Provided data:
# # # # #

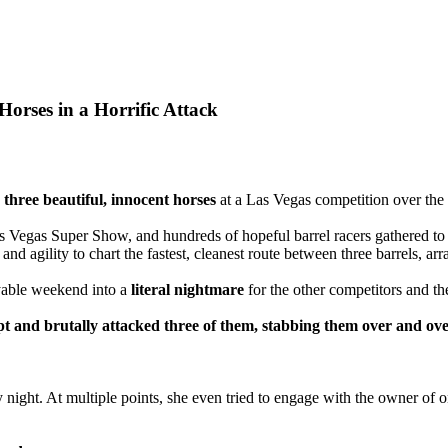
orses in a Horrific Attack
three beautiful, innocent horses
at a Las Vegas competition over th
s Vegas Super Show, and hundreds of hopeful barrel racers gathered to
d agility to chart the fastest, cleanest route between three barrels, arra
yable weekend into a
literal nightmare
for the other competitors and the
t and brutally attacked three of them, stabbing them over and ove
 night. At multiple points, she even tried to engage with the owner of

# # # # #

What needs to be done: Copy all the lines above that hold the string "over".

Reply:
at a Las Vegas competition over th
t and brutally attacked three of them, stabbing them over and ove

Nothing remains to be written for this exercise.